— YOUR GOAL —
Send each entry back exactly as given, pictures excluded.

— TASK DATA —
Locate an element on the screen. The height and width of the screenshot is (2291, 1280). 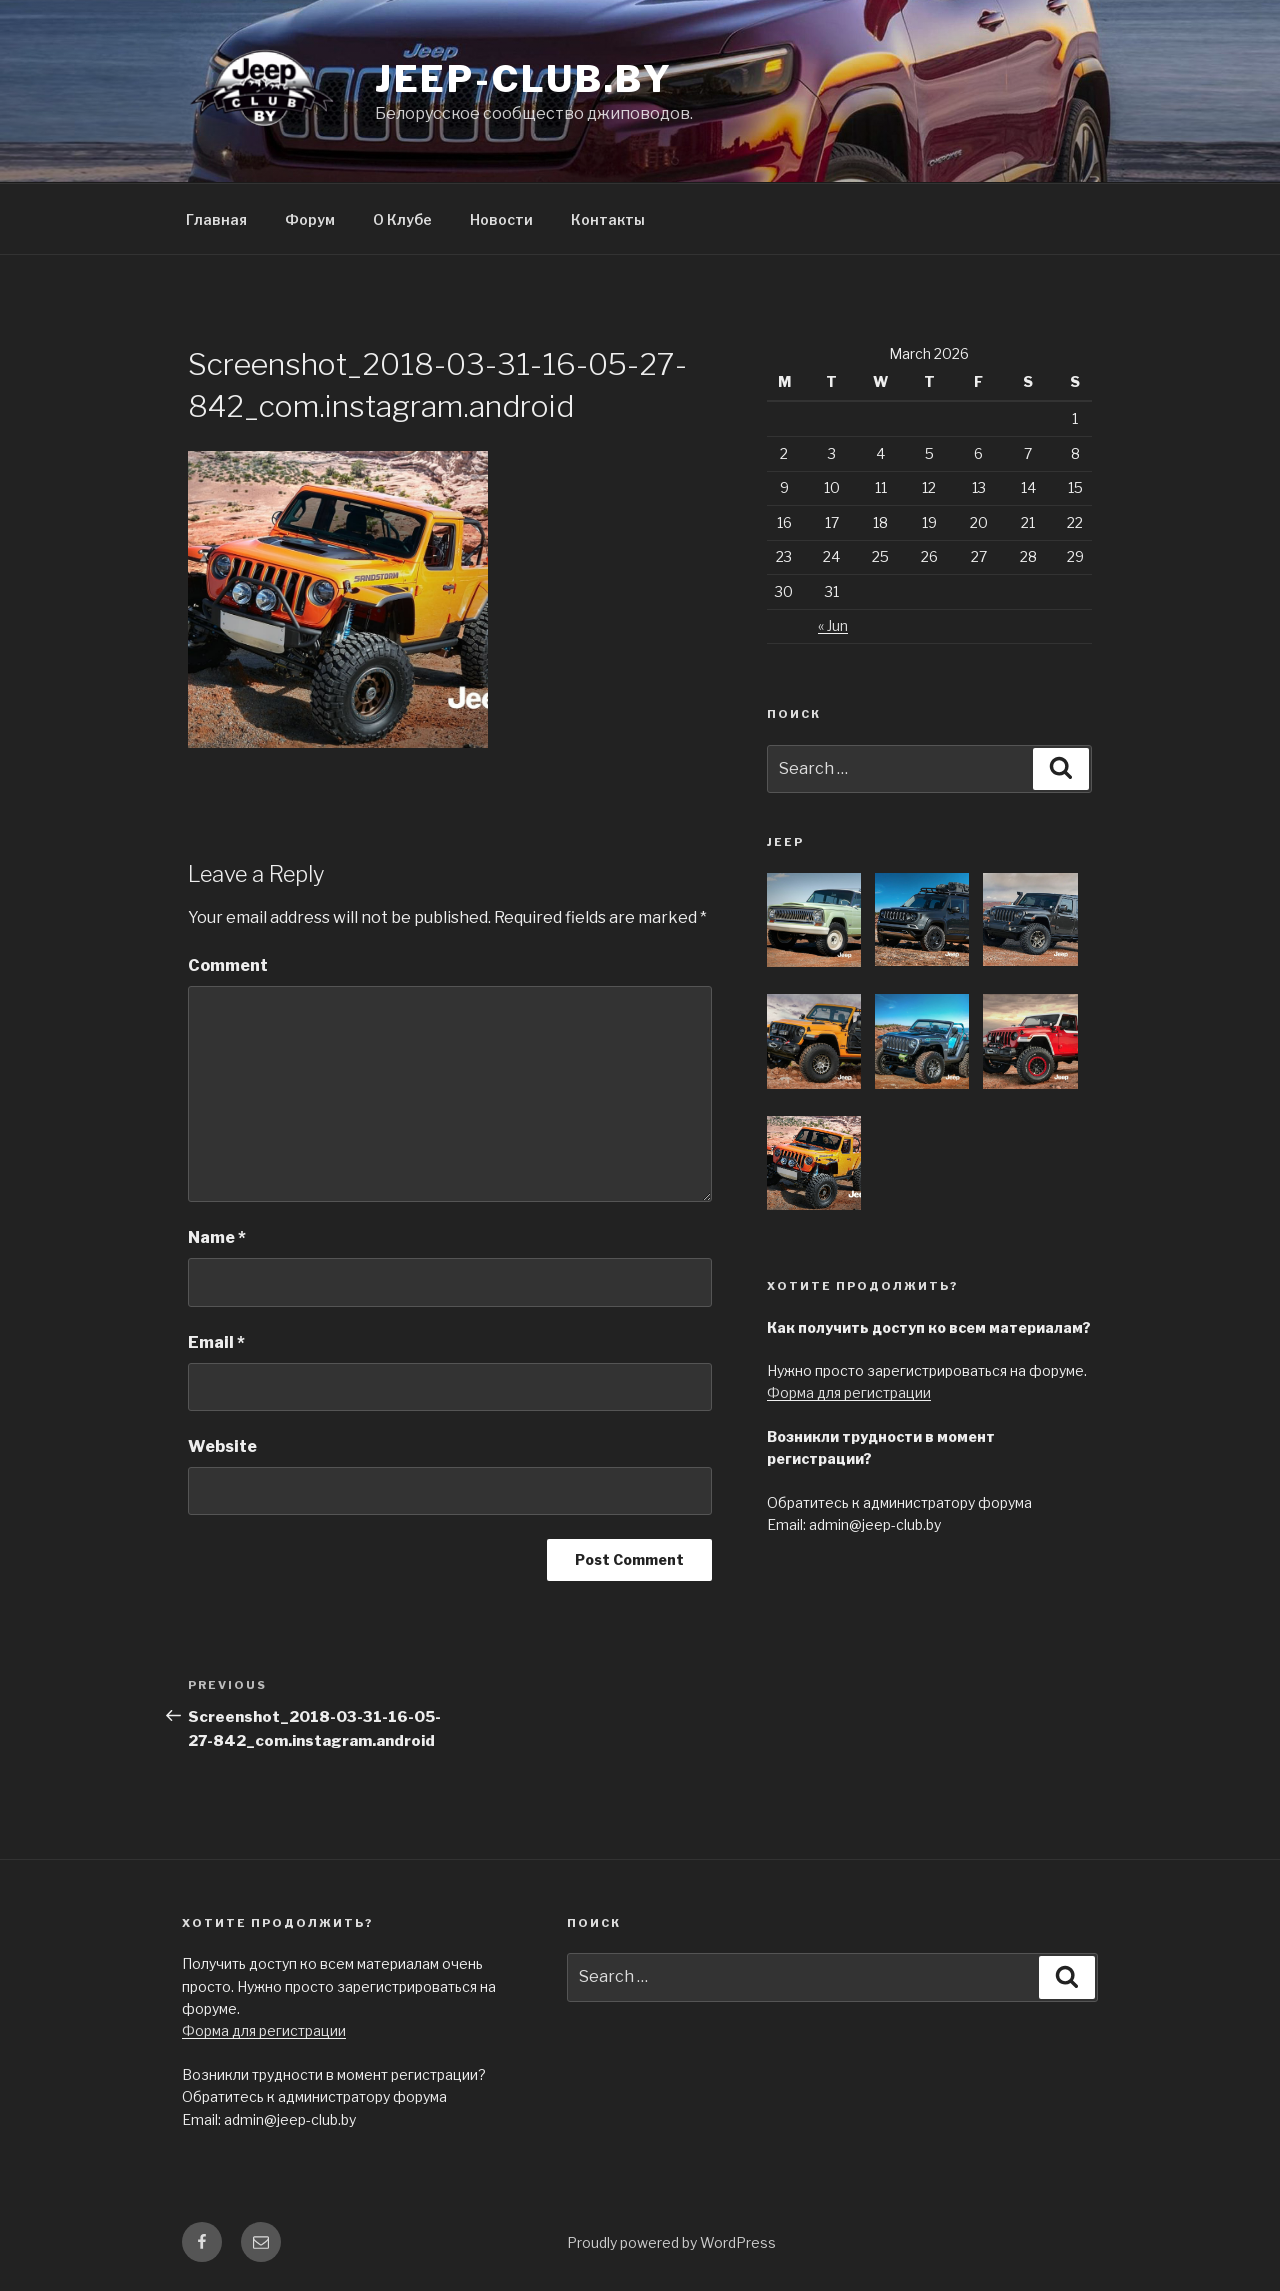
Comment is located at coordinates (228, 965).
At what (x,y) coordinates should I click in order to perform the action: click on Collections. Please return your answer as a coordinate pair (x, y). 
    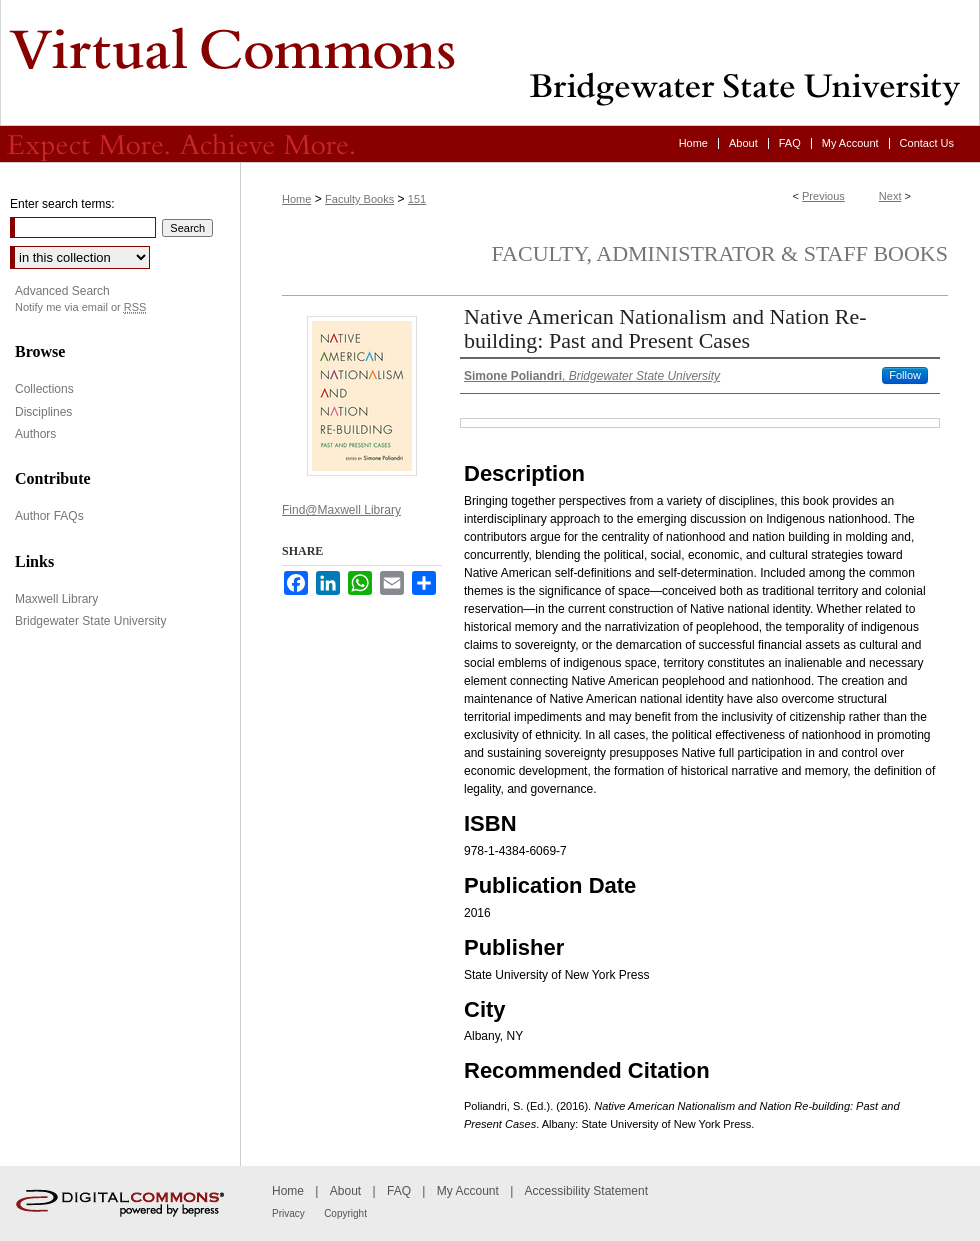
    Looking at the image, I should click on (44, 389).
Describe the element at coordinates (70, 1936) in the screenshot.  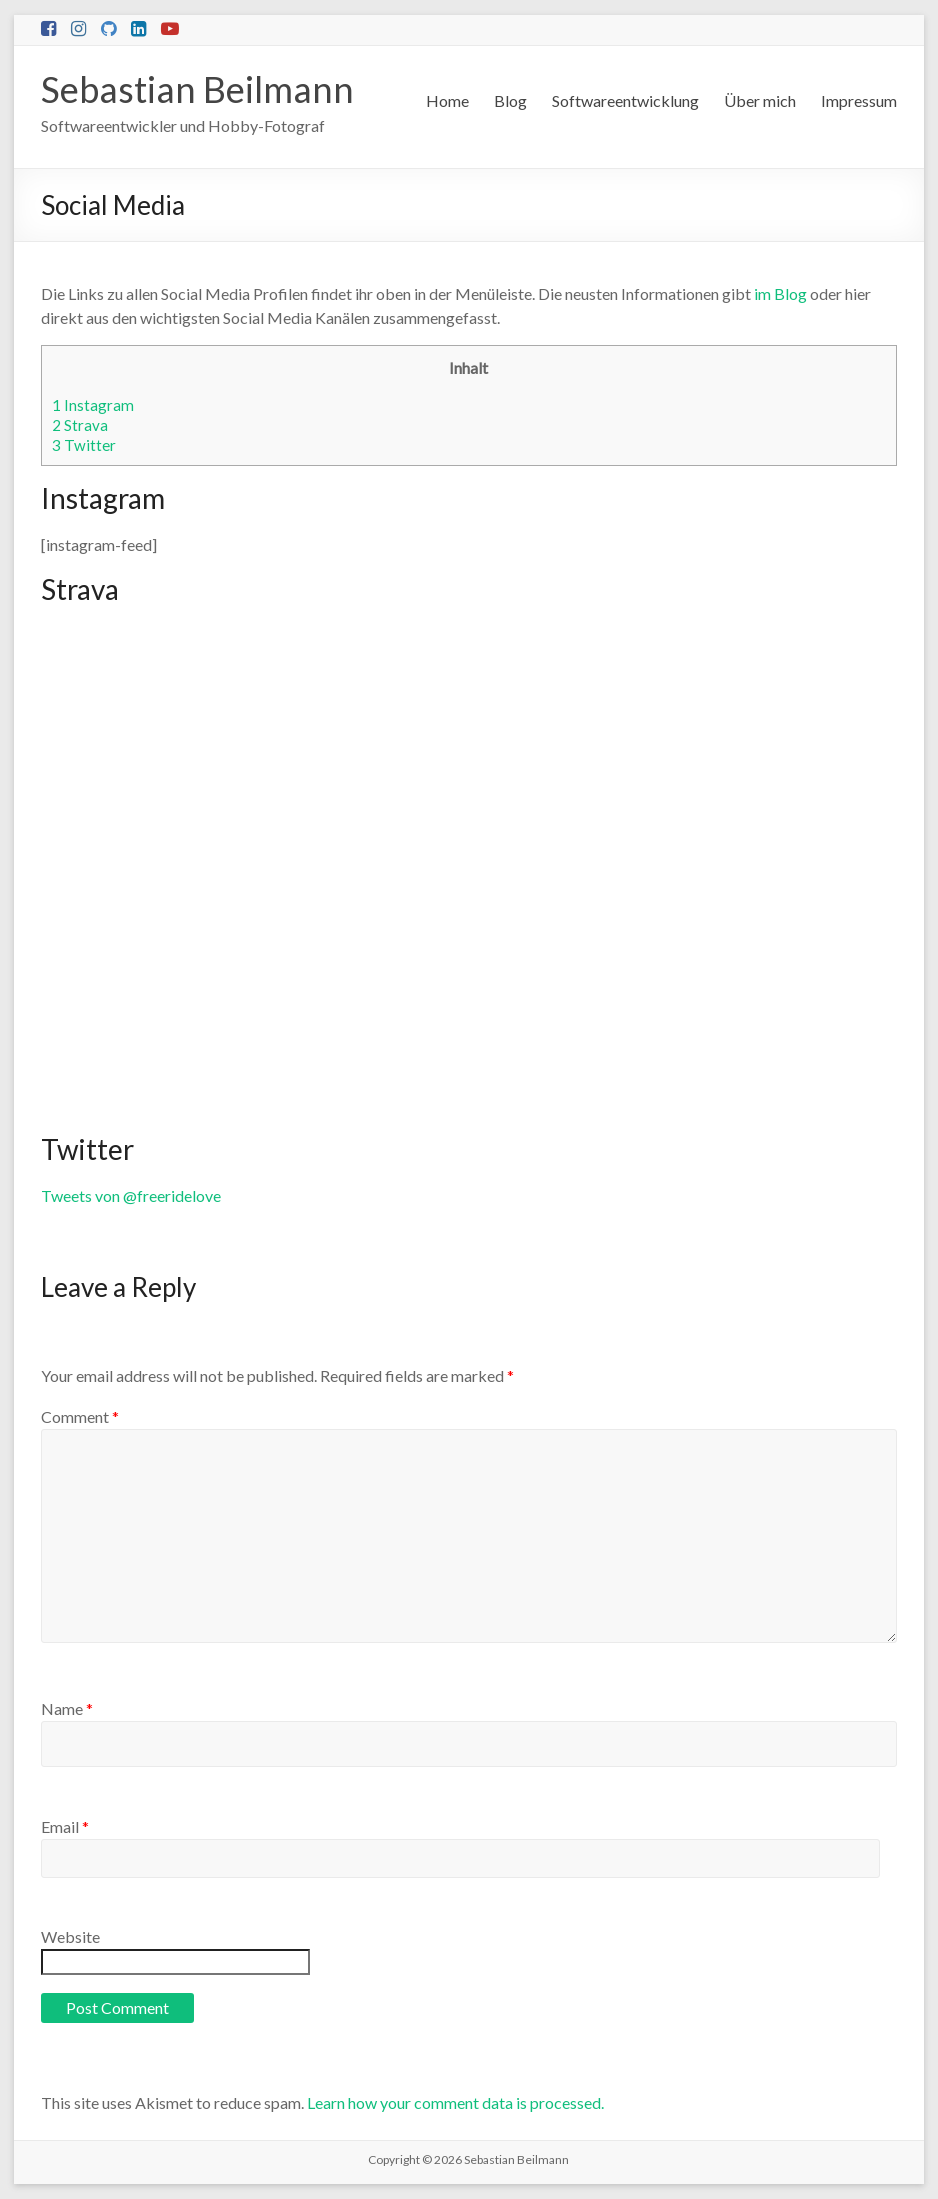
I see `Website` at that location.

— ANSWER SPACE —
Locate an element on the screen. The height and width of the screenshot is (2291, 1280). 
Comment is located at coordinates (228, 965).
At what (x,y) coordinates should I click in order to perform the action: click on Collections. Please return your answer as a coordinate pair (x, y). 
    Looking at the image, I should click on (44, 389).
Describe the element at coordinates (70, 1936) in the screenshot.  
I see `Website` at that location.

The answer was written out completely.